SOD is an antioxidant that removes reactive oxygen species in an organism by converting the superoxide radical to molecular oxygen and hydrogen peroxide. SOD is in the cytoplasm and mitochondria and is also extracellular and is conserved across various species [29]. In the present study, SOD in 24-dpi S. japonicum females was located primarily in the ovary and vitellarium. Our transcriptome analysis indicated that SOD was expressed almost exclusively (>2000-fold enriched) and at high levels in 24-dpi (rather than in 16-dpi or 18-dpi) adult female trematodes, which may be under significant oxidative stress because of vitellarium development and egg production.

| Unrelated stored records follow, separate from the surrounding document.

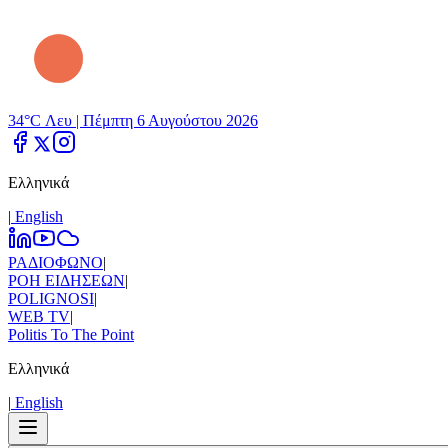
34°C Λευ |
Πέμπτη 6 Αυγούστου 2026
Ελληνικά
|
Εnglish
ΡΑΔΙΟΦΩΝΟ
|
ΡΟΗ ΕΙΔΗΣΕΩΝ
|
POLIGNOSI
|
WEB TV
|
Politis To The Point
Ελληνικά
|
Εnglish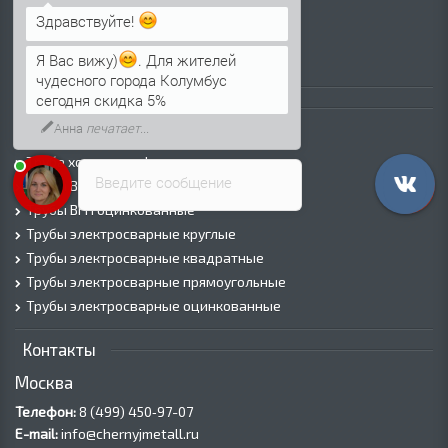
Просечно-вытяжной лист (ПВЛ)
Здравствуйте!
Лист рифленый
Я Вас вижу)
. Для жителей
Лист оцинкованный
чудесного города Колумбус
сегодня скидка 5%
Трубы
Анна
печатает...
Трубы горячедеформированные
Труба холоднодеформированная
Введите сообщение
Трубы ВГП (Водогазопроводные)
Трубы ВГП оцинкованные
Трубы электросварные круглые
Трубы электросварные квадратные
Трубы электросварные прямоугольные
Трубы электросварные оцинкованные
Контакты
Москва
Телефон:
8 (499) 450‑97-07
E-mail:
info@chernyjmetall.ru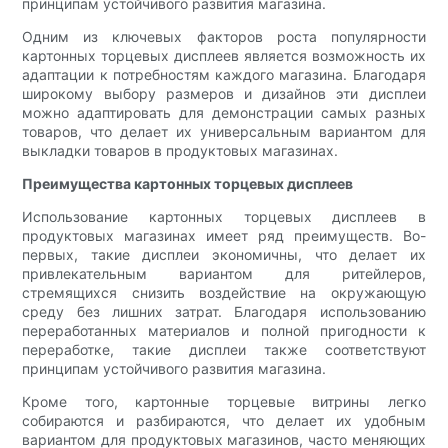
принципам устойчивого развития магазина.
Одним из ключевых факторов роста популярности
картонных торцевых дисплеев является возможность их
адаптации к потребностям каждого магазина. Благодаря
широкому выбору размеров и дизайнов эти дисплеи
можно адаптировать для демонстрации самых разных
товаров, что делает их универсальным вариантом для
выкладки товаров в продуктовых магазинах.
Преимущества картонных торцевых дисплеев
Использование картонных торцевых дисплеев в
продуктовых магазинах имеет ряд преимуществ. Во-
первых, такие дисплеи экономичны, что делает их
привлекательным вариантом для ритейлеров,
стремящихся снизить воздействие на окружающую
среду без лишних затрат. Благодаря использованию
переработанных материалов и полной пригодности к
переработке, такие дисплеи также соответствуют
принципам устойчивого развития магазина.
Кроме того, картонные торцевые витрины легко
собираются и разбираются, что делает их удобным
вариантом для продуктовых магазинов, часто меняющих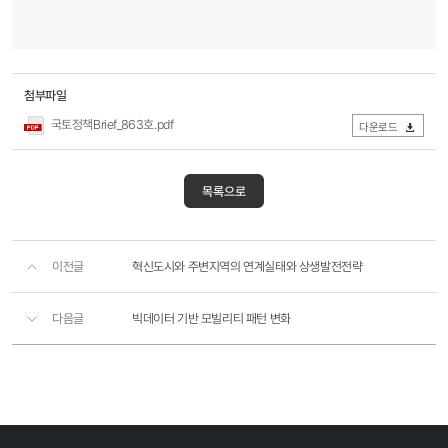
첨부파일
국토정책Brief_863호.pdf
다운로드
목록으로
이전글
혁신도시와 주변지역의 연계실태와 상생발전전략
다음글
빅데이터 기반 모빌리티 패턴 변화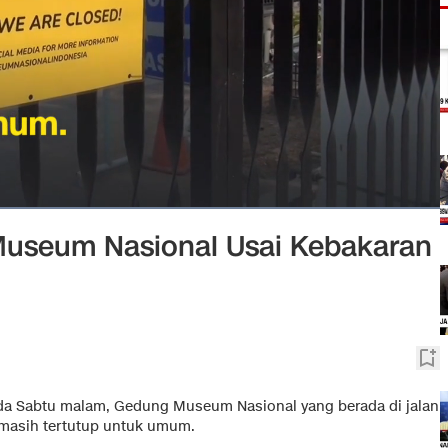
 Museum Nasional Usai Kebakaran
da Sabtu malam, Gedung Museum Nasional yang berada di jalan
 masih tertutup untuk umum.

The schistosome eggshell is a hardened and tanned structure made from cross-linked proteins. Eggshell formation starts in the ootype. Contractions of the ootype cause the vitelline cells to release their granules, which contain eggshell precursor proteins. The eggshell is shaped by the ootype and strengthened through tyrosinase activity that causes cross-linking of the released eggshell precursor proteins [30]. We found that the eggshell precursor protein gene was far more highly expressed in 24-dpi adult female trematodes than in 16-dpi or 18-dpi females. Transcripts of the eggshell precursor protein gene were expressed within the ovary and vitellarium, consistent with the findings of a previous study showing similar gene expression [31]. We also observed eggshell precursor protein signals in the ootype. Thus, the findings of the present study suggest that eggshell precursor protein maybe play an important role in helping the vitellarium promote eggshell formation.
Smfs800 gene was first found and identified by Reis et al., who also used in situ hybridization to determine that Smfs800 mRNA was expressed only in female vitelline cells [32], suggesting that Smfs800 may play role in egg development. However, little is known about the functions of fs800 in vitellarium development and egg production. In the present study, Sjfs800 mRNA was located in mature vitelline cells. Some developmental defects, especially a reduced number of mature vitelline cells in the vitellarium, were observed after Sjfs800 gene knockdown by siRNA, and the pairing rate and oviposition rate were also significantly decreased. Therefore, we concluded that fs800 is vital for vitelline cell development and maturation and that maturation of the vitellarium is required for S. japonicum females to produce eggs. The number male-female pairings was reduced by approximately 70% after Sjfs800 siRNA transfection. The results of some studies have indicated that Sjfs800 may be a molecule downstream of S. japonicum Nanos1 or Abl tyrosine kinase activity [33-35].
In conclusion, our study showed substantial differences in the expression levels of some genes in the S. japonicum female before and after male-female pairing, including genes related to vitellarium development, which can affect pairing, sexual maturation, and egg production. These results provide a deeper understanding of the reproductive biology of schistosomes and may lead to the development of novel approaches for the prevention and treatment of schistosomiasis.